I plan to hold NVDY for now. Three reasons:

  1. NVIDIA outlook: AI semiconductor demand remains robust in 2026, and NVIDIA’s market position is strong
  2. Dividend deployment: I’m taking NVDY dividends and reinvesting them into other ETFs (VOO, SCHD), effectively using NVDY as an income generator that funds my core portfolio
  3. Learning value: This real-money experiment has taught me more about covered call mechanics than any textbook could

My exit signal: if NAV drops below $20, I’ll likely sell. At that point, the math on dividend recovery becomes unfavorable.

If you want to go deeper on YieldMax ETFs, check out my weekly dividend tracking series:

Final Thoughts

After 18 months with NVDY, my after-tax total return sits at about +49% (annualized ~33%). I’m satisfied with the result, but I’ve also learned that this outcome was partly a product of market conditions — NVIDIA’s choppy price action happened to be the sweet spot for covered call strategies.

Covered call ETFs are not magic money machines. “High yield = good investment” is a dangerous oversimplification. I learned this with real money over 18 months. The dividends feel great in your account, but ignoring NAV decline is like celebrating revenue while ignoring expenses.

Still, I believe covered call ETFs have a legitimate role as a portfolio income supplement — emphasis on supplement, not core holding. The key is position sizing and total return discipline.

If you’re considering NVDY, I hope this transparent look at the numbers helps you make a more informed decision. Feel free to drop questions in the comments.

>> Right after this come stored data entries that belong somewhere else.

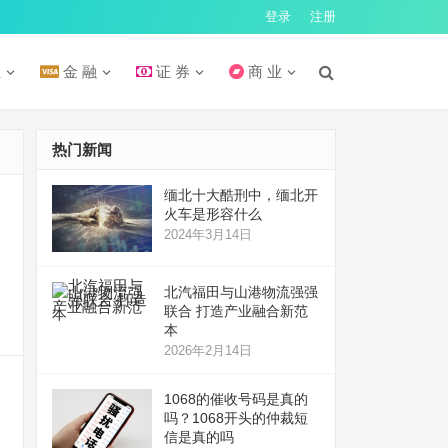
登录
注册
汇
金 融
证 券
商 业
热门新闻
缅北十大酷刑中，缅北开
火车是形容什么
2024年3月14日
北汽福田与山港物流强强
联合 打造产业融合新范
本
2026年2月14日
1068的催收号码是真的
吗？1068开头的仲裁短
信是真的吗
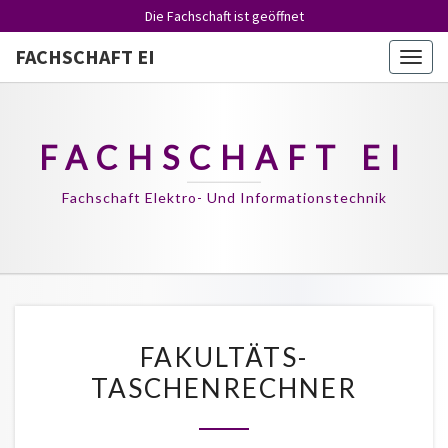
Die Fachschaft ist
geöffnet
FACHSCHAFT EI
Togg
navig
FACHSCHAFT EI
Fachschaft Elektro- Und Informationstechnik
FAKULTÄTS-
FAKULTÄTS-
TASCHENRECHNER
TASCHENRECHNER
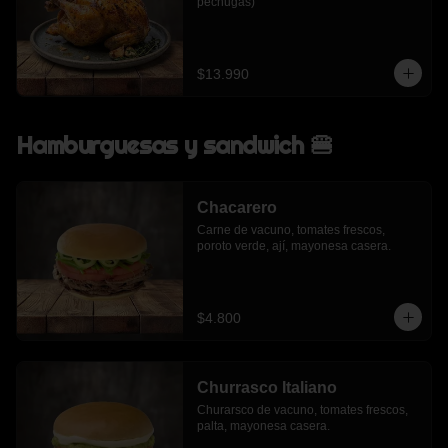
pechugas)
$13.990
Hamburguesas y sandwich 🍔
Chacarero
Carne de vacuno, tomates frescos, 
poroto verde, ají, mayonesa casera.
$4.800
Churrasco Italiano
Churarsco de vacuno, tomates frescos, 
palta, mayonesa casera.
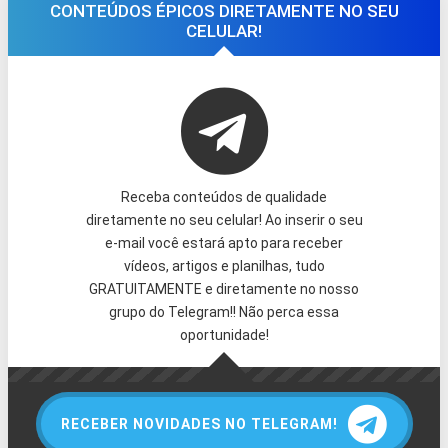
CONTEÚDOS ÉPICOS DIRETAMENTE NO SEU
CELULAR!
Receba conteúdos de qualidade
diretamente no seu celular! Ao inserir o seu
e-mail você estará apto para receber
vídeos, artigos e planilhas, tudo
GRATUITAMENTE e diretamente no nosso
grupo do Telegram!! Não perca essa
oportunidade!
RECEBER NOVIDADES NO TELEGRAM!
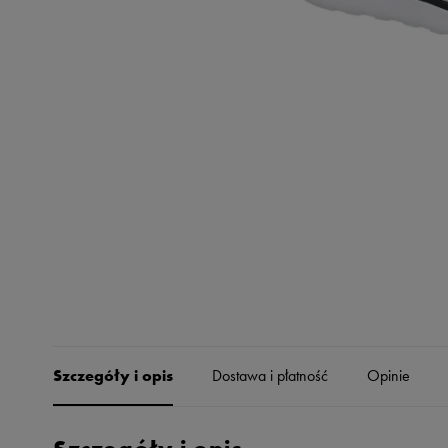
Skechers
Timberland
Umbro
Under Armour
Up8
U.S. Polo ASSN.
Vans
Szczegóły i opis
Dostawa i płatność
Opinie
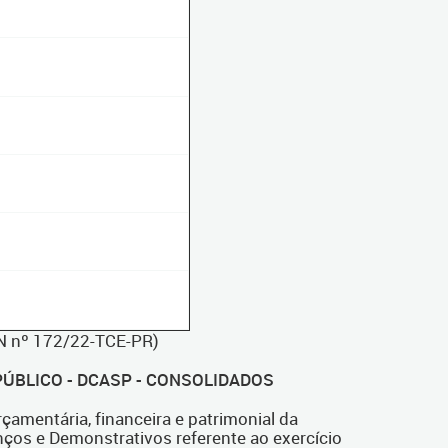
 IN nº 172/22-TCE-PR)
ÚBLICO - DCASP - CONSOLIDADOS
amentária, financeira e patrimonial da
anços e Demonstrativos referente ao exercício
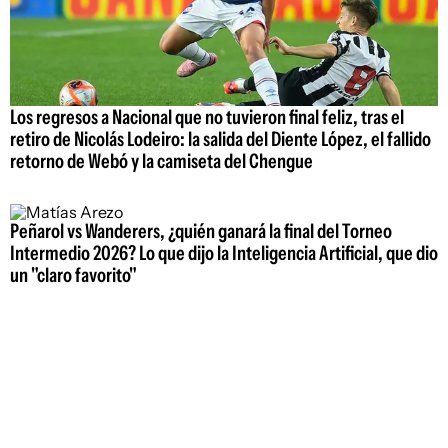
Los regresos a Nacional que no tuvieron final feliz, tras el
retiro de Nicolás Lodeiro: la salida del Diente López, el fallido
retorno de Webó y la camiseta del Chengue
Peñarol vs Wanderers, ¿quién ganará la final del Torneo
Intermedio 2026? Lo que dijo la Inteligencia Artificial, que dio
un "claro favorito"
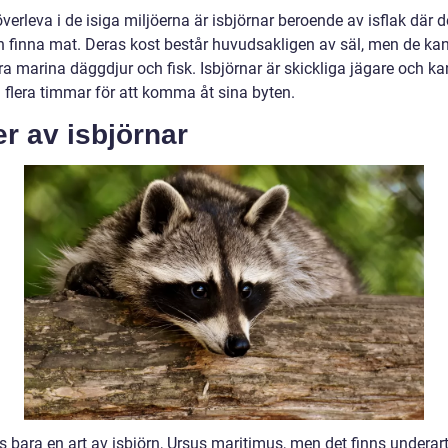
överleva i de isiga miljöerna är isbjörnar beroende av isflak där 
h finna mat. Deras kost består huvudsakligen av säl, men de ka
a marina däggdjur och fisk. Isbjörnar är skickliga jägare och ka
 flera timmar för att komma åt sina byten.
r av isbjörnar
s bara en art av isbjörn, Ursus maritimus, men det finns underar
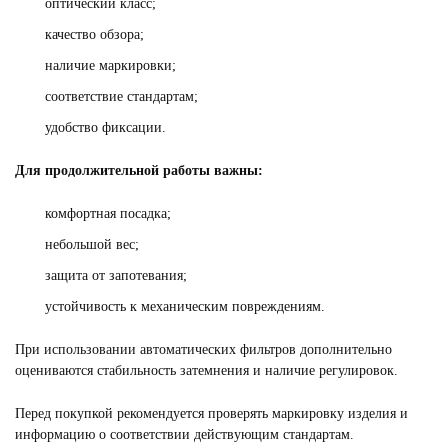
оптический класс;
качество обзора;
наличие маркировки;
соответствие стандартам;
удобство фиксации.
Для продолжительной работы важны:
комфортная посадка;
небольшой вес;
защита от запотевания;
устойчивость к механическим повреждениям.
При использовании автоматических фильтров дополнительно
оцениваются стабильность затемнения и наличие регулировок.
Перед покупкой рекомендуется проверять маркировку изделия и
информацию о соответствии действующим стандартам.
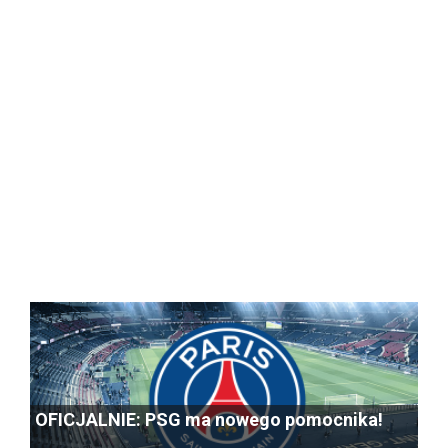
OFICJALNIE: PSG ma nowego pomocnika!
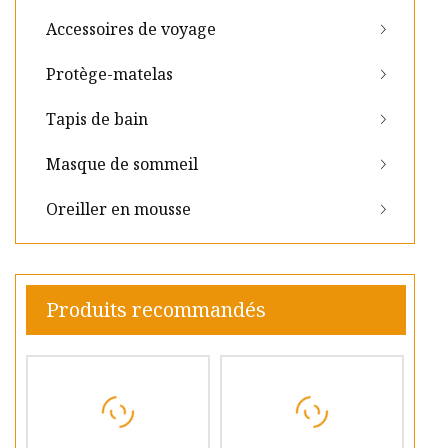
Accessoires de voyage
Protège-matelas
Tapis de bain
Masque de sommeil
Oreiller en mousse
Produits recommandés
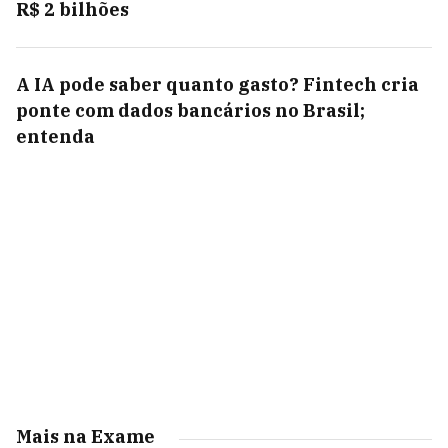
R$ 2 bilhões
A IA pode saber quanto gasto? Fintech cria
ponte com dados bancários no Brasil;
entenda
Mais na Exame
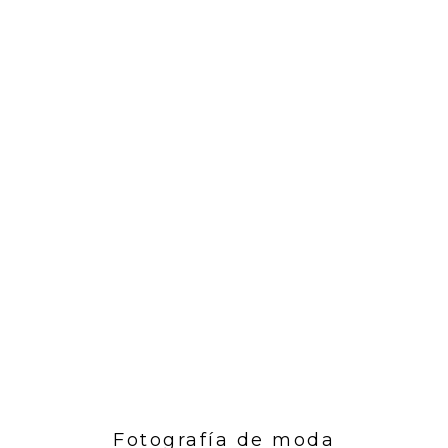
Fotografía de moda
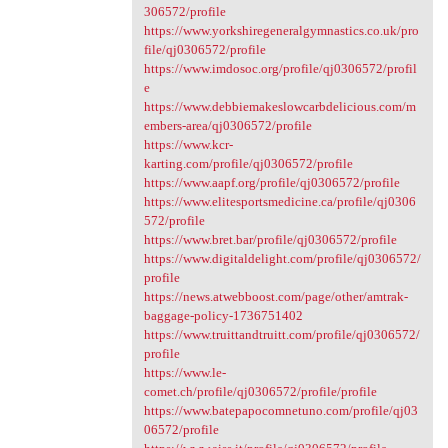
306572/profile
https://www.yorkshiregeneralgymnastics.co.uk/pro
file/qj0306572/profile
https://www.imdosoc.org/profile/qj0306572/profil
e
https://www.debbiemakeslowcarbdelicious.com/m
embers-area/qj0306572/profile
https://www.kcr-
karting.com/profile/qj0306572/profile
https://www.aapf.org/profile/qj0306572/profile
https://www.elitesportsmedicine.ca/profile/qj0306
572/profile
https://www.bret.bar/profile/qj0306572/profile
https://www.digitaldelight.com/profile/qj0306572/
profile
https://news.atwebboost.com/page/other/amtrak-
baggage-policy-1736751402
https://www.truittandtruitt.com/profile/qj0306572/
profile
https://www.le-
comet.ch/profile/qj0306572/profile/profile
https://www.batepapocomnetuno.com/profile/qj03
06572/profile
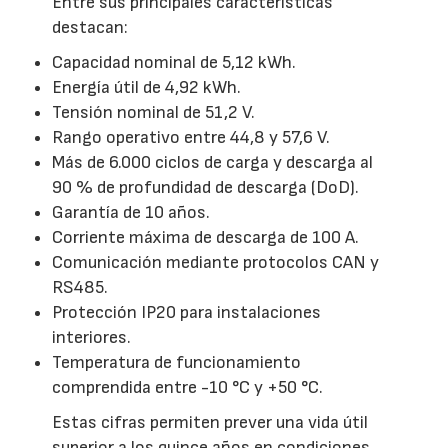
Entre sus principales características
destacan:
Capacidad nominal de 5,12 kWh.
Energía útil de 4,92 kWh.
Tensión nominal de 51,2 V.
Rango operativo entre 44,8 y 57,6 V.
Más de 6.000 ciclos de carga y descarga al
90 % de profundidad de descarga (DoD).
Garantía de 10 años.
Corriente máxima de descarga de 100 A.
Comunicación mediante protocolos CAN y
RS485.
Protección IP20 para instalaciones
interiores.
Temperatura de funcionamiento
comprendida entre -10 °C y +50 °C.
Estas cifras permiten prever una vida útil
superior a los quince años en condiciones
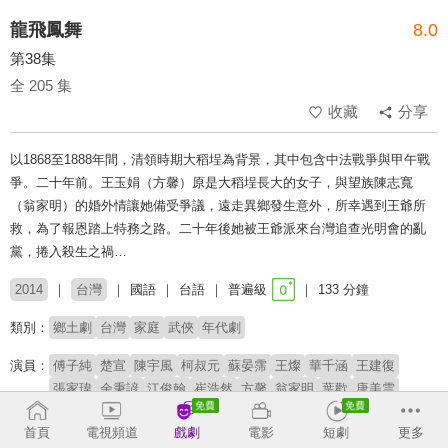
龍飛鳳舞
8.0
第38集
全 205 集
收藏
分享
以1868至1888年間，清領時期大稻埕為背景，其中包含中法戰爭與甲午戰
爭。二十年前。王玉娟（方馨）原是大稻埕長大的女子，與望族陳志寬
（翁家明）的婚外情讓她備受爭議，遠走異鄉發生意外，所幸遇到王爺所
救，為了報恩踏上特務之路。二十年後她被王爺派來台灣追查光明會的亂
黨，捲入殺生之禍…
2014
台灣
國語
台語
普遍級
133 分鐘
類別：
鄉土劇
台灣
家庭
武俠
年代劇
演員：
傅子純
楚宣
陳宇風
柯叔元
蘇晏霈
王燦
華千涵
王建復
張家瑋
余秉諺
江俊翰
崔浩然
方馨
翁家明
葉歡
唐美雲
高欣欣
張銘杰
雷洪
宋逸民
德馨
林道遠
黃仲裕
游安順
首頁
電視頻道
戲劇
電影
短劇
更多
劉德凱
錢君仲
徐亨
兵家綺
樓庭岑
趙永馨
張琴
王耿豪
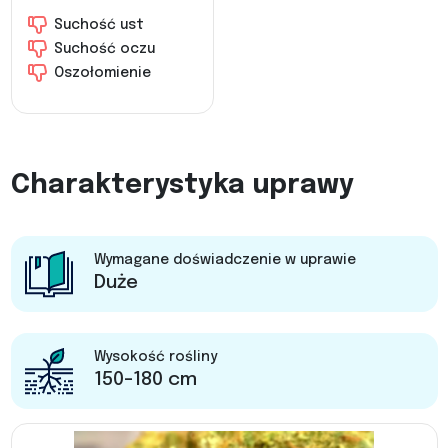
Suchość ust
Suchość oczu
Oszołomienie
Charakterystyka uprawy
Wymagane doświadczenie w uprawie
Duże
Wysokość rośliny
150-180 cm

Thanks for reading.

What is NVDY ETF?

NVDY is a YieldMax covered call ETF based on NVIDIA (NVDA). It uses a synthetic covered call strategy to generate high monthly dividend income while maintaining indirect exposure to NVIDIA's stock price.

Can I just collect dividends without worrying about principal?

No. Covered call ETFs like NVDY can see their NAV (net asset value) decline over time. While dividends may look impressive, you need to account for NAV erosion to calculate your true total return.

What's a reasonable portfolio allocation for NVDY?

I'd recommend keeping NVDY to 5~15% of your total portfolio. High dividends are tempting, but the volatility and NAV risk of covered call ETFs make overconcentration dangerous.